United Healthcare says it is deeply concerned about hospitals establishing an out-of-network strategy to hike the rates they charge for services often surprising patients.

United says Texas General is unresponsive and unwilling to consider in-network participation.

It is not enough to ask your doctor if he or she is in your network. You must ask if the hospital is in-network; not just if the insurance is accepted.


Texas General Hospital, like many others, believes that a patient should be able to receive medical care based on a personal decision and their doctor's advice. As an "out of network" provider, Texas General Hospital gives patients a choice to receive care at our facility even if the patient's insurance company does not contract with our facility.

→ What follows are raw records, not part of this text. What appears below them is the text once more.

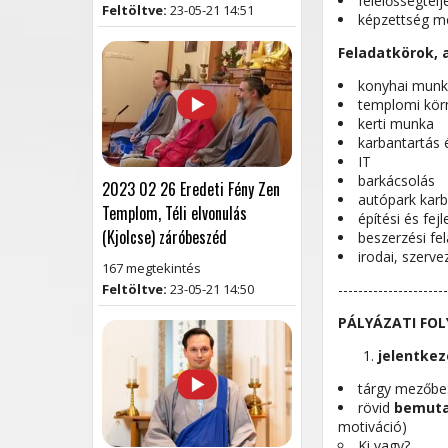
felelősségtelj
Feltöltve:
23-05-21 14:51
képzettség me
Feladatkörok, 
konyhai mun
templomi körn
kerti munka
karbantartás 
IT
barkácsolás
2023 02 26 Eredeti Fény Zen
autópark karb
Templom, Téli elvonulás
építési és fe
(Kjolcse) záróbeszéd
beszerzési fe
irodai, szerv
167 megtekintés
----------------------
Feltöltve:
23-05-21 14:50
PÁLYÁZATI FO
jelentkez
tárgy mezőbe
rövid
bemuta
motiváció)
Ki vagy?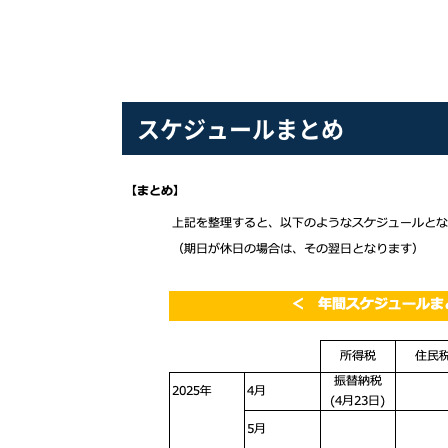
スケジュールまとめ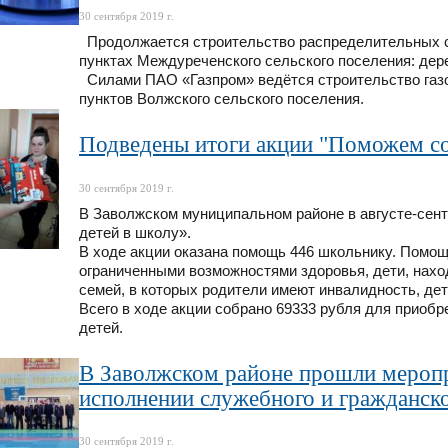
30 сентября 2019 г.
Продолжается строительство распределительных се
пунктах Междуреченского сельского поселения: дер
Силами ПАО «Газпром» ведётся строительство газо
пунктов Волжского сельского поселения.
Подведены итоги акции "Поможем со
30 сентября 2019 г.
В Заволжском муниципальном районе в августе-сент
детей в школу».
В ходе акции оказана помощь 446 школьнику. Помощ
ограниченными возможностями здоровья, дети, нахо
семей, в которых родители имеют инвалидность, дет
Всего в ходе акции собрано 69333 рубля для прио
детей.
В Заволжском районе прошли мероп
исполнении служебного и гражданско
30 сентября 2019 г.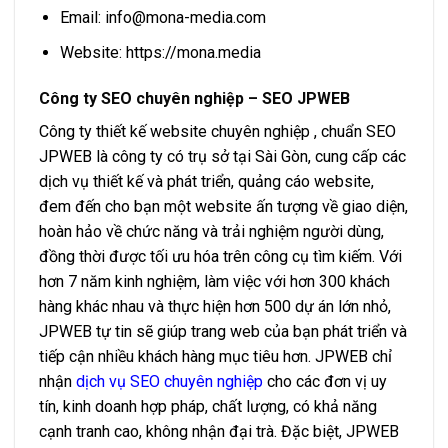
Email:
info@mona-media.com
Website: https://mona.media
Công ty SEO chuyên nghiệp – SEO JPWEB
Công ty thiết kế website chuyên nghiệp , chuẩn SEO
JPWEB là công ty có trụ sở tại Sài Gòn, cung cấp các
dịch vụ thiết kế và phát triển, quảng cáo website,
đem đến cho bạn một website ấn tượng về giao diện,
hoàn hảo về chức năng và trải nghiệm người dùng,
đồng thời được tối ưu hóa trên công cụ tìm kiếm. Với
hơn 7 năm kinh nghiệm, làm việc với hơn 300 khách
hàng khác nhau và thực hiện hơn 500 dự án lớn nhỏ,
JPWEB tự tin sẽ giúp trang web của bạn phát triển và
tiếp cận nhiều khách hàng mục tiêu hơn. JPWEB chỉ
nhận
dịch vụ SEO chuyên nghiệp
cho các đơn vị uy
tín, kinh doanh hợp pháp, chất lượng, có khả năng
cạnh tranh cao, không nhận đại trà. Đặc biệt, JPWEB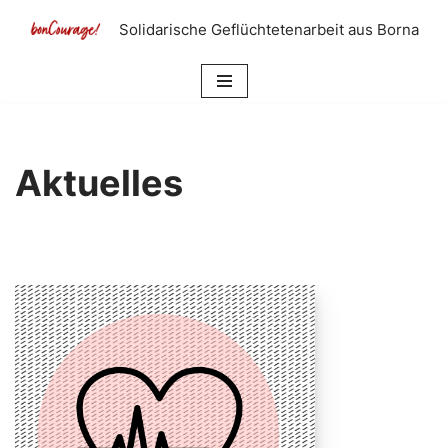
Solidarische Geflüchtetenarbeit aus Borna
Zum
Inhalt
springen
Aktuelles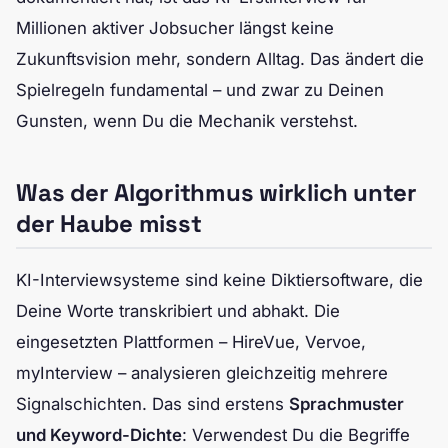
Millionen aktiver Jobsucher längst keine
Zukunftsvision mehr, sondern Alltag. Das ändert die
Spielregeln fundamental – und zwar zu Deinen
Gunsten, wenn Du die Mechanik verstehst.
Was der Algorithmus wirklich unter
der Haube misst
KI-Interviewsysteme sind keine Diktiersoftware, die
Deine Worte transkribiert und abhakt. Die
eingesetzten Plattformen – HireVue, Vervoe,
myInterview – analysieren gleichzeitig mehrere
Signalschichten. Das sind erstens
Sprachmuster
und Keyword-Dichte
: Verwendest Du die Begriffe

As a result of providing this choice to patients, Texas General Hospital is required to follow certain federal and state laws and regulations regarding the creation and issuance of a bill for any care. When a patient is covered by insurance, we generate and provide an invoice for the care received to both the insurance company and the patient, simultaneously. Regardless of the amount of the bill, we always seek payment from the insurance company first. We then work with the patient to help them understand the bill and answer questions about any remaining balance, if the patient is able to pay. At no time does the ability to pay impede our delivery of care. Moreover, we are proud to say that we have never found it necessary to refer a patient's bill to a collection agency or credit bureau.

We are always available to discuss a patient's bill. Consequently, we are reaching out directly to these patients to discuss their specific situations.

As you know, federal and state privacy laws prohibit Texas General Hospital from discussing any patient's bill. Without the ability to comment on patient's bills, we hope that in pursuit of fair and balanced journalism, FOX 4 reports the out-of-pocket amount actually paid by each patient made the subject of this news story.